侧面的通风井盖板弹开了一条缝。
一股混杂着福尔马林和陈年积水的腐臭味扑鼻而来。
我把酒精倒在衣领上,深吸一口气,钻进了漆黑的通道。
手电光束像一把锋利的手术刀,剖开了这条尘封二十年的肠道。
通道尽头的墙面上,全是令人头皮发麻的抓痕。
光圈扫过,赫然照出一排用指甲硬生生刻进水泥墙的编号:霜01,霜02……一直延伸到霜23。
每一个编号下面都有一道深深的竖线,像是某种计数的终结。
而最后的霜24被反复刮擦过,只剩下一团模糊血肉般的凹痕。
我是霜24吗?还是那个没来得及刻上去的数字?
角落里歪斜着一个半人高的铁皮柜。
柜门半开,里面没有我想象中的病历或标本,而是整整齐齐码放着几十个密封的玻璃罐。
我凑近细看,胃里一阵翻涌。
每个罐子里都悬浮着一张塑封的卡片,卡片上印着清晰的婴儿足底纹路。
而在罐底,压着一张张已经褪色的硬纸板。
那种粗糙的纹理和特殊的裁切边缘,瞬间与我童年记忆里丢失的那张“百日留念”足印卡重合。
这不是医院,这是某种验收合格产品的陈列室。
我的视线落在最底层的抽屉上。
锁孔里插着半截断掉的钥匙,断口处泛着金属疲劳后的白茬。
我颤抖着拿出那把黄铜钥匙,试探性地将它与断口比对。
严丝合缝。
这就是这把锁的另一半。
姥爷当年并不是为了藏钥匙,而是为了锁住这个抽屉,或者是为了阻止谁打开它,哪怕折断钥匙也在所不惜。
就在我的指尖触碰到抽屉拉手的瞬间,头顶的通风口突然传来一阵细微的金属摩擦声。
那不是风声,是皮鞋底碾过铁栅栏的声音。
我瞬间关掉手电,屏住呼吸,整个人缩进铁柜与墙壁的夹角。
头顶上方,一道强光束透过栅栏缝隙扫射下来,光柱里尘埃飞舞。
借着那束光,我看见一只戴着黑色战术手套的手正缓缓收回,紧接着是一个经过变声器处理后变得像砂纸摩擦般的低语:
“m-00的备份数据还在她手里。

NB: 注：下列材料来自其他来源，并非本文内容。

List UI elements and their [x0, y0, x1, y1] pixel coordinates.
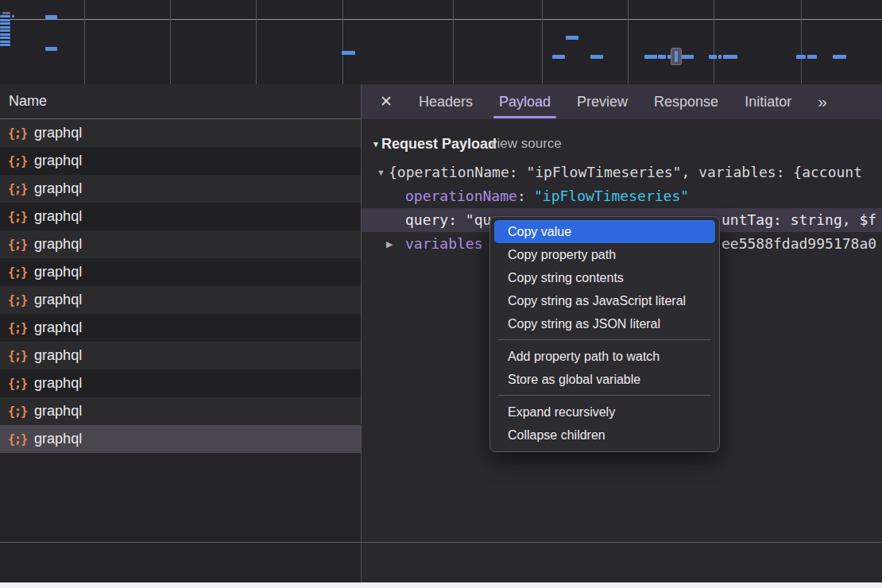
menu-item-copy-string-as-javascript-literal[interactable]: Copy string as JavaScript literal — [494, 289, 715, 312]
request-payload-section-header[interactable]: ▼ Request Payload view source — [362, 132, 882, 156]
details-tab-bar: ✕ HeadersPayloadPreviewResponseInitiator… — [362, 84, 882, 119]
request-name-label: graphql — [34, 431, 82, 447]
json-braces-icon: {;} — [8, 349, 27, 363]
json-braces-icon: {;} — [8, 377, 27, 391]
json-tree-row[interactable]: ▼{operationName: "ipFlowTimeseries", var… — [362, 161, 882, 184]
close-icon[interactable]: ✕ — [380, 84, 393, 119]
table-row[interactable]: {;}graphql — [0, 314, 361, 342]
request-name-label: graphql — [34, 403, 82, 420]
expander-arrow-icon[interactable]: ▼ — [377, 161, 385, 184]
request-timing-bar — [0, 15, 10, 17]
request-timing-bar — [12, 15, 14, 17]
json-tree-row[interactable]: operationName: "ipFlowTimeseries" — [362, 184, 882, 208]
name-column-header[interactable]: Name — [0, 84, 361, 119]
table-row[interactable]: {;}graphql — [0, 203, 361, 230]
json-string-text: "ipFlowTimeseries" — [534, 184, 689, 208]
timeline-gridline — [714, 0, 714, 84]
menu-item-copy-string-contents[interactable]: Copy string contents — [494, 266, 715, 289]
request-timing-bar — [796, 55, 806, 59]
json-braces-icon: {;} — [8, 321, 27, 335]
json-selected-text: query: "qu — [405, 208, 491, 232]
request-timing-bar — [0, 29, 10, 32]
table-row[interactable]: {;}graphql — [0, 342, 361, 369]
timeline-gridline — [84, 0, 85, 84]
menu-separator — [498, 395, 711, 396]
request-timing-bar — [718, 55, 721, 59]
network-overview-timeline[interactable] — [0, 0, 882, 84]
request-timing-bar — [0, 37, 10, 39]
request-timing-bar — [807, 55, 817, 59]
tab-initiator[interactable]: Initiator — [745, 84, 791, 119]
request-timing-bar — [833, 55, 846, 59]
timeline-baseline — [0, 19, 882, 20]
request-timing-bar — [0, 44, 10, 46]
status-bar-separator — [0, 542, 882, 543]
timeline-gridline — [801, 0, 802, 84]
request-name-label: graphql — [34, 292, 82, 308]
json-key-text: variables — [405, 232, 483, 256]
tab-response[interactable]: Response — [654, 84, 718, 119]
table-row[interactable]: {;}graphql — [0, 286, 361, 314]
request-timing-bar — [0, 41, 10, 43]
json-braces-icon: {;} — [8, 432, 27, 447]
menu-item-copy-string-as-json-literal[interactable]: Copy string as JSON literal — [494, 312, 715, 335]
request-name-label: graphql — [34, 236, 82, 253]
view-source-link[interactable]: view source — [490, 132, 562, 156]
timeline-gridline — [256, 0, 257, 84]
request-timing-bar — [342, 51, 355, 55]
json-braces-icon: {;} — [8, 126, 27, 141]
table-row[interactable]: {;}graphql — [0, 230, 361, 258]
timeline-gridline — [542, 0, 543, 84]
request-timing-bar — [0, 19, 10, 21]
timeline-marker-bar — [675, 51, 678, 62]
timeline-gridline — [453, 0, 454, 84]
json-braces-icon: {;} — [8, 210, 27, 224]
menu-item-expand-recursively[interactable]: Expand recursively — [494, 400, 715, 424]
request-name-label: graphql — [34, 375, 82, 392]
tab-preview[interactable]: Preview — [577, 84, 628, 119]
table-row[interactable]: {;}graphql — [0, 369, 361, 397]
timeline-gridline — [342, 0, 343, 84]
table-row[interactable]: {;}graphql — [0, 397, 361, 425]
json-braces-icon: {;} — [8, 182, 27, 196]
menu-item-add-property-path-to-watch[interactable]: Add property path to watch — [494, 345, 715, 368]
timeline-hover-marker[interactable] — [671, 48, 682, 65]
request-name-label: graphql — [34, 125, 82, 141]
devtools-network-panel: Name {;}graphql{;}graphql{;}graphql{;}gr… — [0, 0, 882, 588]
request-name-label: graphql — [34, 180, 82, 197]
request-timing-bar — [45, 47, 57, 51]
request-timing-bar — [681, 55, 694, 59]
request-timing-bar — [723, 55, 737, 59]
menu-item-copy-property-path[interactable]: Copy property path — [494, 243, 715, 266]
request-timing-bar — [552, 55, 565, 59]
tab-headers[interactable]: Headers — [419, 84, 473, 119]
context-menu: Copy valueCopy property pathCopy string … — [489, 216, 720, 452]
json-braces-icon: {;} — [8, 293, 27, 308]
request-name-label: graphql — [34, 153, 82, 169]
table-row[interactable]: {;}graphql — [0, 119, 361, 147]
json-braces-icon: {;} — [8, 404, 27, 419]
request-timing-bar — [0, 26, 10, 29]
json-selected-text: untTag: string, $f — [721, 208, 876, 232]
more-tabs-icon[interactable]: » — [818, 92, 826, 111]
json-key-text: operationName — [405, 184, 517, 208]
menu-item-store-as-global-variable[interactable]: Store as global variable — [494, 368, 715, 391]
request-name-label: graphql — [34, 347, 82, 364]
timeline-gridline — [628, 0, 629, 84]
timeline-gridline — [170, 0, 171, 84]
menu-item-collapse-children[interactable]: Collapse children — [494, 424, 715, 447]
request-timing-bar — [566, 36, 578, 40]
table-row[interactable]: {;}graphql — [0, 258, 361, 286]
json-braces-icon: {;} — [8, 238, 27, 252]
collapse-caret-icon[interactable]: ▼ — [372, 140, 380, 149]
json-plain-text: ee5588fdad995178a0 — [721, 232, 876, 256]
table-row[interactable]: {;}graphql — [0, 147, 361, 175]
table-row[interactable]: {;}graphql — [0, 425, 361, 453]
request-timing-bar — [709, 55, 717, 59]
section-title: Request Payload — [381, 136, 497, 153]
table-row[interactable]: {;}graphql — [0, 175, 361, 203]
tab-payload[interactable]: Payload — [499, 84, 551, 119]
request-timing-bar — [644, 55, 657, 59]
menu-item-copy-value[interactable]: Copy value — [494, 220, 715, 243]
expander-arrow-icon[interactable]: ▶ — [386, 232, 393, 256]
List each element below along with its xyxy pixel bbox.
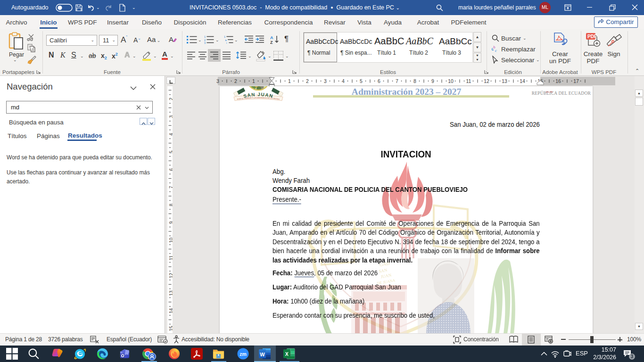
svg-text:3: 3	[324, 78, 327, 84]
svg-text:1: 1	[224, 35, 225, 38]
svg-text:c: c	[495, 48, 497, 53]
svg-text:11: 11	[466, 78, 471, 84]
svg-text:A: A	[270, 35, 273, 40]
svg-text:a: a	[225, 39, 227, 41]
svg-text:zm: zm	[239, 351, 247, 357]
svg-text:7: 7	[169, 186, 173, 189]
svg-text:16: 16	[555, 78, 561, 84]
svg-text:3: 3	[216, 78, 219, 84]
svg-text:4: 4	[169, 133, 173, 136]
svg-text:1: 1	[288, 78, 291, 84]
svg-text:2: 2	[234, 78, 237, 84]
svg-text:14: 14	[520, 78, 525, 84]
svg-text:15: 15	[169, 326, 173, 331]
svg-text:11: 11	[169, 255, 173, 260]
svg-text:1: 1	[252, 78, 255, 84]
svg-text:14: 14	[169, 308, 173, 314]
svg-text:5: 5	[169, 150, 173, 153]
svg-text:13: 13	[502, 78, 507, 84]
svg-text:X: X	[285, 351, 289, 357]
svg-text:i: i	[226, 41, 227, 44]
svg-text:17: 17	[573, 78, 579, 84]
svg-text:2: 2	[169, 98, 173, 100]
svg-text:12: 12	[484, 78, 489, 84]
svg-text:2: 2	[306, 78, 309, 84]
svg-text:7: 7	[396, 78, 398, 84]
svg-text:3: 3	[169, 115, 173, 118]
svg-text:12: 12	[169, 273, 173, 279]
svg-text:8: 8	[413, 78, 416, 84]
svg-text:3: 3	[204, 41, 206, 44]
svg-text:1: 1	[204, 35, 206, 38]
svg-text:6: 6	[378, 78, 380, 84]
svg-text:9: 9	[431, 78, 434, 84]
svg-text:10: 10	[448, 78, 454, 84]
svg-text:4: 4	[342, 78, 345, 84]
svg-text:9: 9	[169, 221, 173, 224]
svg-text:6: 6	[169, 168, 173, 171]
svg-text:10: 10	[169, 238, 173, 243]
svg-text:Z: Z	[270, 40, 273, 44]
svg-text:8: 8	[169, 204, 173, 206]
svg-text:5: 5	[360, 78, 363, 84]
svg-text:2: 2	[204, 39, 206, 41]
svg-text:PDF: PDF	[587, 34, 597, 39]
svg-text:W: W	[260, 352, 265, 357]
svg-text:13: 13	[169, 290, 173, 296]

那丫头既然拿到了钥匙,就一定会来开这扇门。”
脚步声在头顶盘旋了片刻,似乎在确认下面是否有动静,随后渐渐远去。
冷汗顺着我的脊背滑落,浸湿了内衣。
确信上面没人后,我才敢重新打开手电,光线压得极低,照向那个插着断钥的抽屉。
抽屉没有锁死,因为钥匙断在里面卡住了锁舌。
我拉开抽屉,里面空荡荡的,只有一张被暗褐色液体浸透的纸片贴在底部。
那液体不是水,闻起来有股铁锈味——是血。
纸片上的字迹我很熟悉,笔锋锐利,转折处带着军人特有的硬朗,和贴在《基层档案管理条例》里的便签如出一辙。
那是顾昭亭的字。
“别信任何穿白大褂的人,包括我。”
这行字像是一记重锤砸在我的太阳穴上。
他把钥匙给我,引我来这里,却又留下一张血书让我不要信他?
那个“包括我”,是在预警,还是在自白?
就在这时,远处传来一阵急促的鸣笛声。
那是救护车特有的凄厉长调,声音由远及近,正以此地为圆心疯狂逼近。
我猛地合上抽屉,将那张血书攥进掌心。
产科楼早就废弃了,这时候来的救护车,绝不是来救人的。
我想起顾昭亭那个空荡荡的枪套,和墙上那个被刮花的“霜24”。
这栋楼里,除了死去的秘密,还藏着活着的眼睛。
我必须立刻离开,但在钻出通风口前,我鬼使神差地看了一眼那个被红笔圈住的“李素云”的排班表——如果这把钥匙是顾昭亭给我的,那当年折断钥匙锁住这里的,会不会就是我那个“失踪”的母亲?
警笛声已经在楼外停下,车门撞击声和杂乱的脚步声正朝后巷包抄过来。
我知道,那扇通风口已经不再安全,我得找另一条路,一条连图纸上都没画出来的路。